Extracted data.

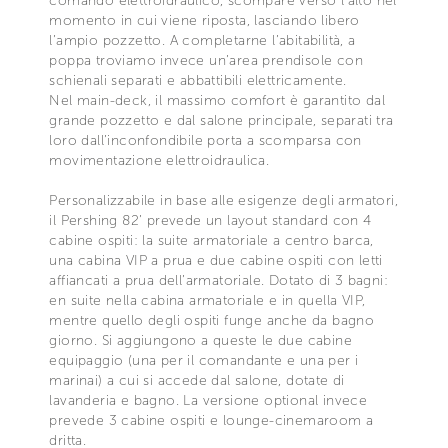
comando elettroidraulico, scompare verso l’alto nel
momento in cui viene riposta, lasciando libero
l’ampio pozzetto. A completarne l’abitabilità, a
poppa troviamo invece un’area prendisole con
schienali separati e abbattibili elettricamente.
Nel main-deck, il massimo comfort è garantito dal
grande pozzetto e dal salone principale, separati tra
loro dall’inconfondibile porta a scomparsa con
movimentazione elettroidraulica.
Personalizzabile in base alle esigenze degli armatori,
il Pershing 82’ prevede un layout standard con 4
cabine ospiti: la suite armatoriale a centro barca,
una cabina VIP a prua e due cabine ospiti con letti
affiancati a prua dell’armatoriale. Dotato di 3 bagni:
en suite nella cabina armatoriale e in quella VIP,
mentre quello degli ospiti funge anche da bagno
giorno. Si aggiungono a queste le due cabine
equipaggio (una per il comandante e una per i
marinai) a cui si accede dal salone, dotate di
lavanderia e bagno. La versione optional invece
prevede 3 cabine ospiti e lounge-cinemaroom a
dritta.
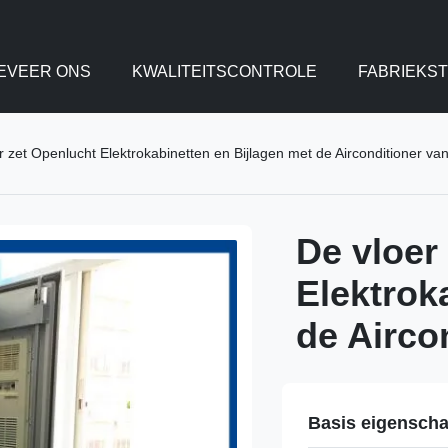
EVEER ONS
KWALITEITSCONTROLE
FABRIEKS
r zet Openlucht Elektrokabinetten en Bijlagen met de Airconditioner v
De vloer
Elektrok
de Airco
Basis eigensch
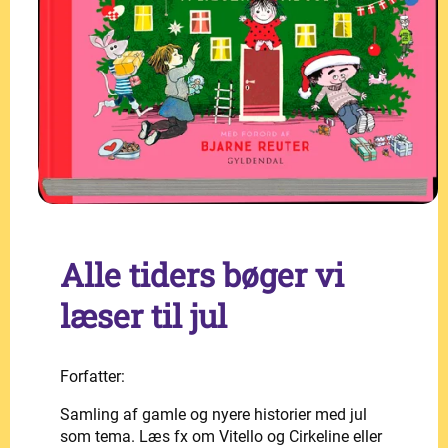
Alle tiders bøger vi
læser til jul
Forfatter:
Samling af gamle og nyere historier med jul
som tema. Læs fx om Vitello og Cirkeline eller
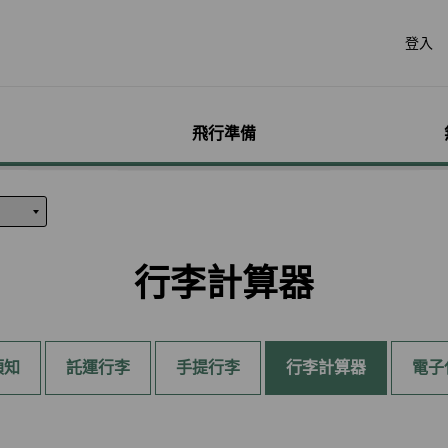
登入
飛行準備
遊
票價產品
行李
哩程獎勵計畫
網路購票
機場服務
會員獨享優惠
加購
特別
帳戶
票價產品介紹
行李資訊
賺取哩程
立即購票
各地機場資訊
哩程相關活動
預付超
無障礙
個人資
特殊行李規定
購買哩程/加值哩程
專案活動購票
貴賓室
聯名卡
租車
服務性
哩程明
行李計算器
行李注意事項
恢復哩程
會員優惠購票專區
劃位報到
合作夥伴
訂房
兒童單
哩程補
惠
超額行李規定及其他服
EVA Mileage Mall
學生票/打工度假票
簽證與出入境
網路投
嬰兒搭
哩程核
務費用
EVA Mileage Hotel
兌換會員酬賓機票
旅遊體
孕婦搭
受讓人
寵物運送
須知
託運行李
手提行李
行李計算器
電子
能說明
酬賓/艙位升等空位查詢
訂位票務須知
台灣高
特殊醫
電子憑
聯航合作夥伴行李
包
哩程兌換
交易紀錄查詢
歐洲飛
行李延誤與損壞
轉讓與轉回哩程
官網購票好處多
EVAB
哩程計數器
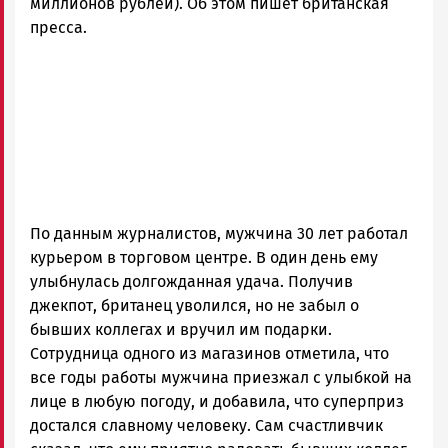
миллионов рублей). Об этом пишет британская
пресса.
По данным журналистов, мужчина 30 лет работал
курьером в торговом центре. В один день ему
улыбнулась долгожданная удача. Получив
джекпот, британец уволился, но не забыл о
бывших коллегах и вручил им подарки.
Сотрудница одного из магазинов отметила, что
все годы работы мужчина приезжал с улыбкой на
лице в любую погоду, и добавила, что суперприз
достался славному человеку. Сам счастливчик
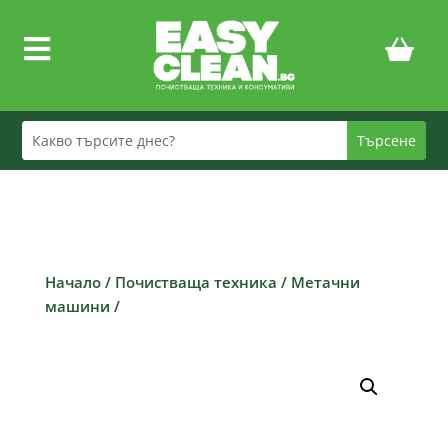

Начало
/
Почистваща техника
/
Метачни
машини
/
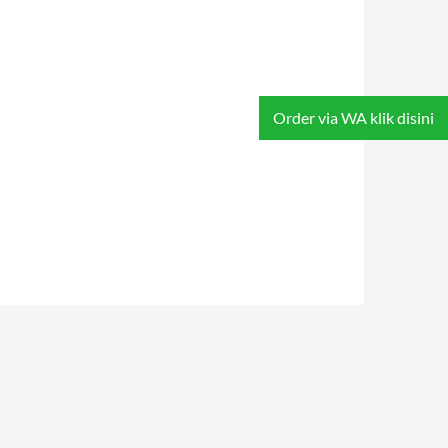
Order via WA klik disini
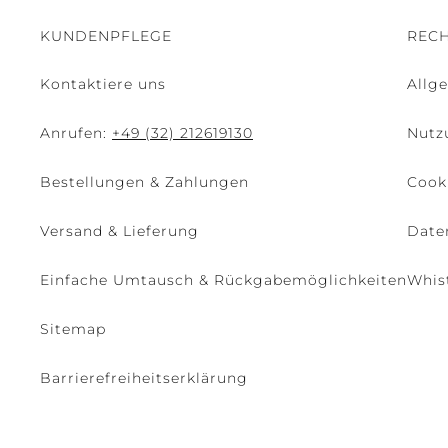
KUNDENPFLEGE
RECH
Kontaktiere uns
Allg
Anrufen:
+49 (32) 212619130
Nutz
Bestellungen & Zahlungen
Cooki
Versand & Lieferung
Date
Einfache Umtausch & Rückgabemöglichkeiten
Whis
Sitemap
Barrierefreiheitserklärung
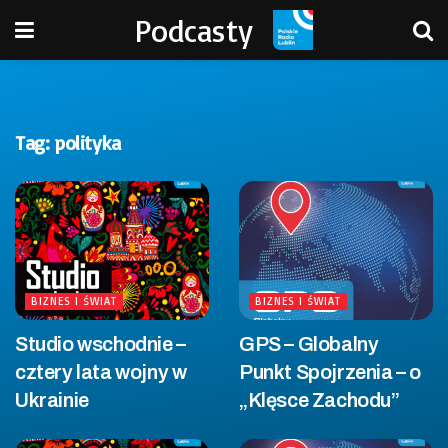
Podcasty
Tag:
polityka
BIZNES I ŚWIAT
BIZNES I ŚWIAT
Studio wschodnie –
GPS – Globalny
cztery lata wojny w
Punkt Spojrzenia – o
Ukrainie
„Klęsce Zachodu”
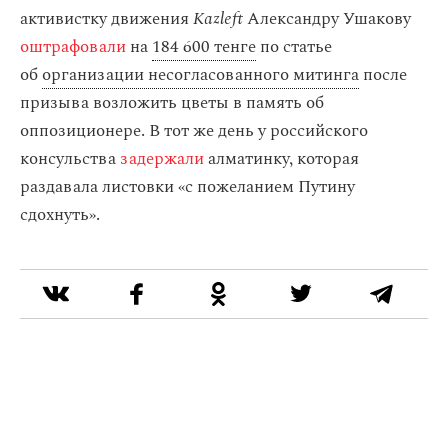
активистку движения
Kazleft
Александру Ушакову
оштрафовали
на
184 600 тенге
по статье
об
организации несогласованного митинга
после
призыва возложить цветы в память об
оппозиционере. В тот же день у российского
консульства
задержали
алматинку, которая
раздавала листовки «с пожеланием Путину
сдохнуть».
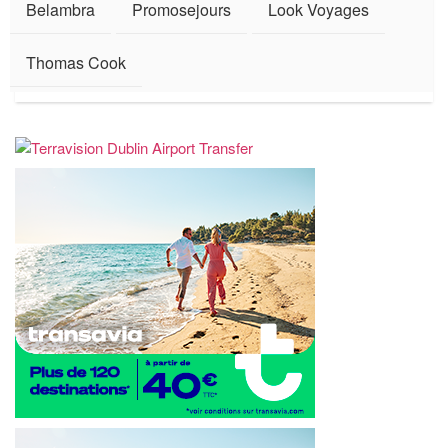
Belambra
Promosejours
Look Voyages
Thomas Cook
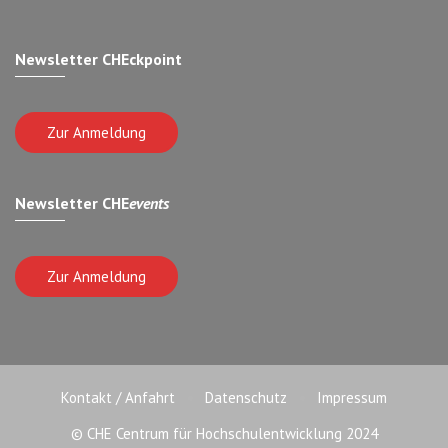
Newsletter CHEckpoint
Zur Anmeldung
Newsletter CHE
events
Zur Anmeldung
Kontakt / Anfahrt
Datenschutz
Impressum
© CHE Centrum für Hochschulentwicklung 2024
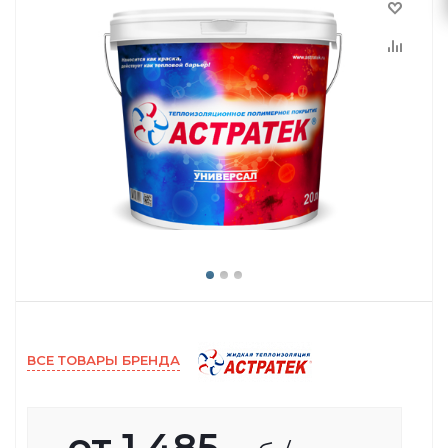
ВСЕ ТОВАРЫ БРЕНДА
от
1 485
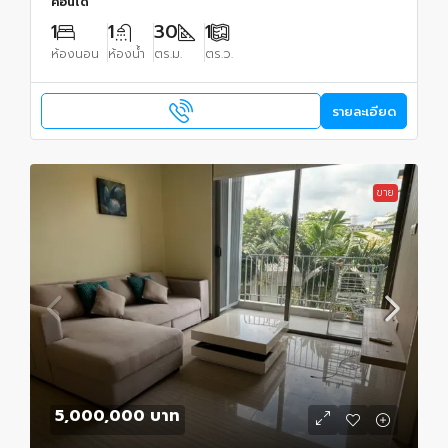
คอนโด
1
1
30
1
ห้องนอน
ห้องน้ำ
ตร.ม.
ตร.ว.
รายละเอียด
ขาย
5,000,000 บาท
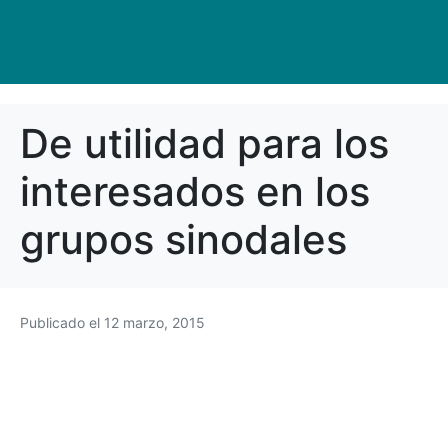
De utilidad para los
interesados en los
grupos sinodales
Publicado el
12 marzo, 2015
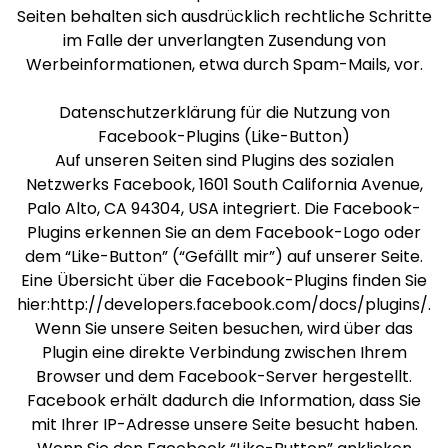
Seiten behalten sich ausdrücklich rechtliche Schritte
im Falle der unverlangten Zusendung von
Werbeinformationen, etwa durch Spam-Mails, vor.
Datenschutzerklärung für die Nutzung von
Facebook-Plugins (Like-Button)
Auf unseren Seiten sind Plugins des sozialen
Netzwerks Facebook, 1601 South California Avenue,
Palo Alto, CA 94304, USA integriert. Die Facebook-
Plugins erkennen Sie an dem Facebook-Logo oder
dem “Like-Button” (“Gefällt mir”) auf unserer Seite.
Eine Übersicht über die Facebook-Plugins finden Sie
hier:http://developers.facebook.com/docs/plugins/.
Wenn Sie unsere Seiten besuchen, wird über das
Plugin eine direkte Verbindung zwischen Ihrem
Browser und dem Facebook-Server hergestellt.
Facebook erhält dadurch die Information, dass Sie
mit Ihrer IP-Adresse unsere Seite besucht haben.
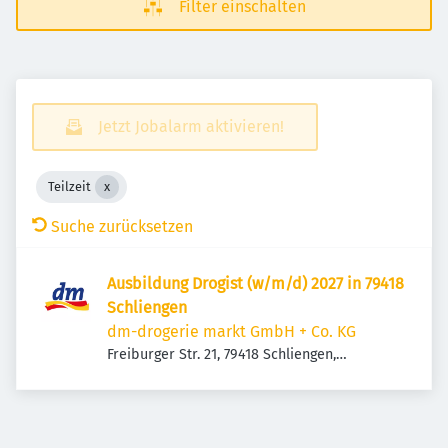
Filter einschalten
Jetzt Jobalarm aktivieren!
Teilzeit
Suche zurücksetzen
Ausbildung Drogist (w/m/d) 2027 in 79418
Schliengen
dm-drogerie markt GmbH + Co. KG
Freiburger Str. 21, 79418 Schliengen,
Deutschland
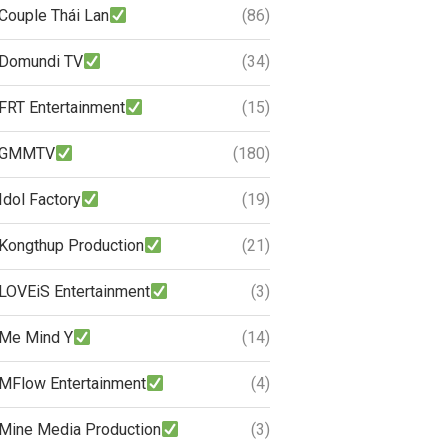
Couple Thái Lan
(86)
Domundi TV
(34)
FRT Entertainment
(15)
GMMTV
(180)
Idol Factory
(19)
Kongthup Production
(21)
LOVEiS Entertainment
(3)
Me Mind Y
(14)
MFlow Entertainment
(4)
Mine Media Production
(3)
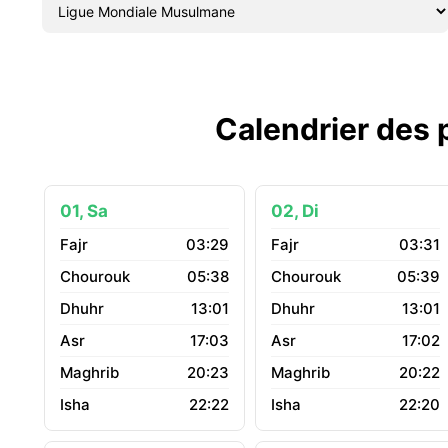
Calendrier des 
01, Sa
02, Di
03:29
03:31
05:38
05:39
13:01
13:01
17:03
17:02
20:23
20:22
22:22
22:20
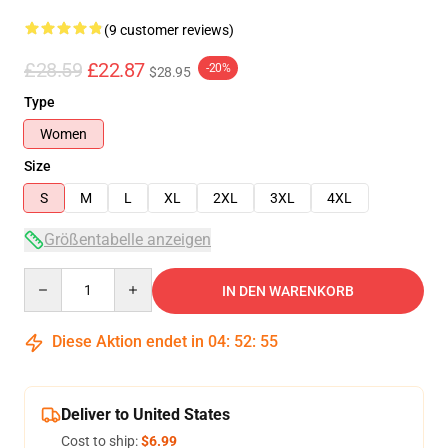
(9 customer reviews)
£28.59
£22.87
-20%
$28.95
Type
Women
Size
S
M
L
XL
2XL
3XL
4XL
Größentabelle anzeigen
Quantity
IN DEN WARENKORB
Diese Aktion endet in
04
:
52
:
54
Deliver to United States
Cost to ship:
$6.99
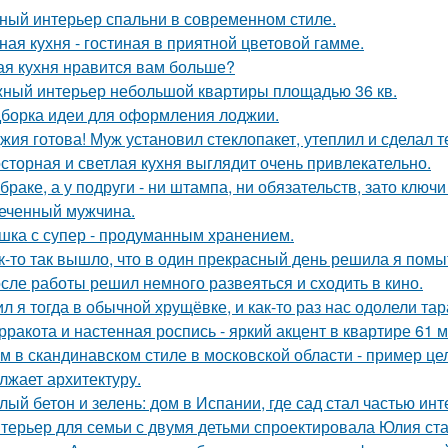
ный интерьер спальни в современном стиле.
ная кухня - гостиная в приятной цветовой гамме.
ая кухня нравится вам больше?
ный интерьер небольшой квартиры площадью 36 кв.
борка идеи для оформления лоджии.
жия готова! Муж установил стеклопакет, утеплил и сделал 
сторная и светлая кухня выглядит очень привлекательно.
 браке, а у подруги - ни штампа, ни обязательств, зато ключ
еченный мужчина.
шка с супер - продуманным хранением.
к-то так вышло, что в один прекрасный день решила я помыт
сле работы решил немного развеяться и сходить в кино.
л я тогда в обычной хрущёвке, и как-то раз нас одолели та
рракота и настенная роспись - яркий акцент в квартире 61 м
м в скандинавском стиле в московской области - пример це
лжает архитектуру.
лый бетон и зелень: дом в Испании, где сад стал частью инт
терьер для семьи с двумя детьми спроектировала Юлия ста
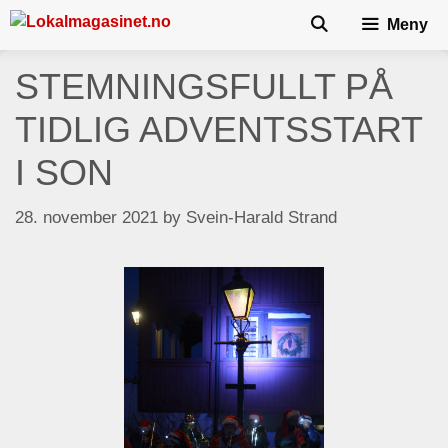
Skip
Meny
to
content
STEMNINGSFULLT PÅ
TIDLIG ADVENTSSTART
I SON
28. november 2021
by
Svein-Harald Strand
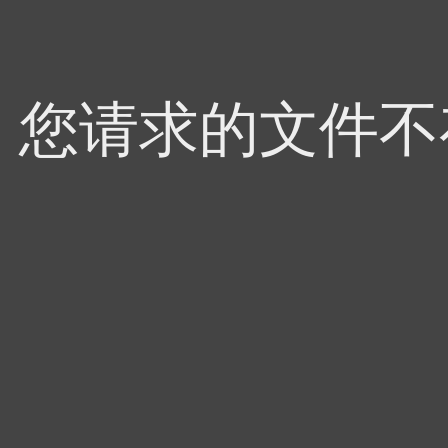
4，您请求的文件不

What you will do. What is needed is an exact copy of only the lines above from the one with "184 600 тенге" to the one with "Freiburger Str. 21, 79418", both kept, with every picture left out.

Answer to the exercise.
184 600 тенге
по статье
об
организации несогласованного митинга
после
призыва возложить цветы в память об
оппозиционере. В тот же день у российского
консульства
задержали
алматинку, которая
раздавала листовки «с пожеланием Путину
сдохнуть».
Belambra
Promosejours
Look Voyages
Thomas Cook
Newsletter CHEckpoint
Zur Anmeldung
Newsletter CHE
events
Zur Anmeldung
Kontakt / Anfahrt
Datenschutz
Impressum
© CHE Centrum für Hochschulentwicklung 2024
ВСЕ ТОВАРЫ БРЕНДА
от
1 485
คอนโด
1
1
30
1
ห้องนอน
ห้องน้ำ
ตร.ม.
ตร.ว.
รายละเอียด
ขาย
5,000,000 บาท
De utilidad para los
interesados en los
grupos sinodales
Publicado el
12 marzo, 2015
Seiten behalten sich ausdrücklich rechtliche Schritte
im Falle der unverlangten Zusendung von
Werbeinformationen, etwa durch Spam-Mails, vor.
Datenschutzerklärung für die Nutzung von
Facebook-Plugins (Like-Button)
Auf unseren Seiten sind Plugins des sozialen
Netzwerks Facebook, 1601 South California Avenue,
Palo Alto, CA 94304, USA integriert. Die Facebook-
Plugins erkennen Sie an dem Facebook-Logo oder
dem “Like-Button” (“Gefällt mir”) auf unserer Seite.
Eine Übersicht über die Facebook-Plugins finden Sie
hier:http://developers.facebook.com/docs/plugins/.
Wenn Sie unsere Seiten besuchen, wird über das
Plugin eine direkte Verbindung zwischen Ihrem
Browser und dem Facebook-Server hergestellt.
Facebook erhält dadurch die Information, dass Sie
mit Ihrer IP-Adresse unsere Seite besucht haben.
Filter einschalten
Jetzt Jobalarm aktivieren!
Teilzeit
Suche zurücksetzen
Ausbildung Drogist (w/m/d) 2027 in 79418
Schliengen
dm-drogerie markt GmbH + Co. KG
Freiburger Str. 21, 79418 Schliengen,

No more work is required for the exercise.